One solution of optimal molecular diagnosis should be just:Extract, expand, detect, the Trinity;Entirely certainly
It is dynamic, totally-enclosed, anti-pollution, triathlon.Weighing the practicality and maturity of technology platform also will see whether it completes
This Trinity, the perfect integration of triathlon, and present invention provides so a kind of equipment.The equipment also by with once
Property cartridge support the use avoid pollution:Because PCR reactions have just been set up in producer(Reagent is previously placed in cartridge),
Also the chance of pollution is avoided;In addition, the PCR primer of high concentration is closed in cartridge the inside, pollution sources have also been obtained effectively
Control.Solve the problems, such as that pollution not only allows user to trust, also solve shortage to basic hospital, capital cost is too high
Problem.
(Three)The content of the invention
The present invention is in order to make up the deficiencies in the prior art, there is provided a kind of collection nucleic acid extraction, the machinery dress for expanding, being detected on one
Put, extract, expand, detect, the Trinity;Automatically, it is totally-enclosed, anti-pollution, triathlon.
The present invention is achieved through the following technical solutions:
A kind of mechanical device for collecting nucleic acid extraction, expanding, be detected on one, it is characterized in that:Including:
Cartridge:Including box body, injection port is set on the top surface of box body, closure is set on injection port, box body bottom is respectively provided with
Sample cell, agent bin, hybridization groove, hybridization trench bottom set chip, and having on the chip can be with the detection of PCR primer specific hybrid
Probe, wherein, sample cell is oppositely arranged with injection port, and screw rod, sampling probe, the left and right two ends of screw rod are respectively provided with box body
Rotated with box body corresponding side and be connected through bearing three, bearing four respectively, screw rod is horizontally disposed with, and the right-hand member of screw rod stretches out box body, screw rod
Upper setting connector, the connector is connected with screw rod by screw thread, and sampling probe accommodating hole is provided with the top surface of connector, sampling
The central shaft of pin accommodating hole and the central axis of screw rod, sampling probe accommodating hole bottom is fixedly installed the first spring, the first spring
Set with sampling probe accommodating hole axis, the first spring is extended by sampling probe accommodating hole bottom up and stretches out sampling probe accommodating hole,
Sampling probe is set in the first spring, and sampling probe is connected by pipeline with negative pressure generator, and negative pressure generator includes housing, piston
And piston rod, upper cover of piston rod has second spring, and the free end of piston rod is fixedly connected the left end of depression bar pin, the right-hand member of depression bar pin
Box body is stretched out, for propelling piston bar, pressing plate is provided with above sampling probe, pressing plate includes pressing plate body and connects with pressing plate body
The pressing plate shaft for connecing, wherein, pressing plate shaft is be arranged in parallel with screw rod, and the left end of pressing plate shaft is rotated with box body by bearing one and is connected, and is pressed
The right-hand member of board shaft is rotated with box body by bearing two and is connected;
Cartridge heater:Motor drives, and heater the inside is embedded with magnet;
Motor control mechanism:Screw rod right part that box body is stretched out in cartridge, the pressing plate shaft right part for stretching out box body with motor phase
Even, by motor control cartridge sampling probe transverse direction and move up and down;
Barcode reader:Cartridge is inserted into instrument, and treatment is identified to cartridge by barcode reader, and analysis result is directly converged
Always to computer.
Described collection nucleic acid extraction, the mechanical device for expanding, being detected on one can be while process 1-4 cartridge, each card
Box processing unit is all independent work.

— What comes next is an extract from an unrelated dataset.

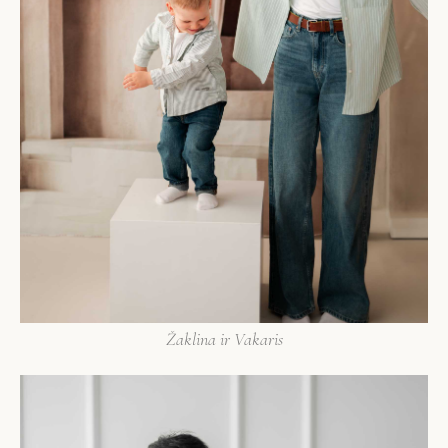
Žaklina ir Vakaris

Described collection nucleic acid extraction, the mechanical device for expanding, being detected on one, there be waste liquid tank box body bottom.Nucleic acid is carried
Take, expand, detecting that required all reagents are respectively placed in agent bin, the openend of agent bin is closed by masking foil.
Sample cell, agent bin, waste liquid tank, hybridization groove top set porous plate, the left and right end of porous plate respectively with box body in
Wall is fixedly installed, and the hole on porous plate is corresponding respectively with the openend of sample cell, agent bin, waste liquid tank, hybridization groove.
Inboard wall of cartridge is provided with the pressing plate limiting plate for limiting the pressing plate shaft anglec of rotation, and pressing plate limiting plate is located under pressing plate body
Side, the central shaft of pressing plate limiting plate is vertical with pressing plate shaft.
Bearing three, the installation place of bearing four are respectively mounted sealing gasket.
Beneficial effect of the present invention:All reagents needed for nucleic acid extraction of the present invention, amplification, detection are previously placed in cartridge,
Avoid the chance of pollution;In addition, the PCR primer of high concentration is closed in cartridge the inside, pollution sources have also obtained effective control.
Solve the problems, such as that pollution not only allows user to trust, also solve shortage, the too high problem of capital cost to basic hospital.
Set molecule diagnoses nucleic acid extraction, expands and is detected on one, realizes automation, closure, and device is easy to use.
(Four)Brief description of the drawings
The present invention is further illustrated below in conjunction with the accompanying drawings.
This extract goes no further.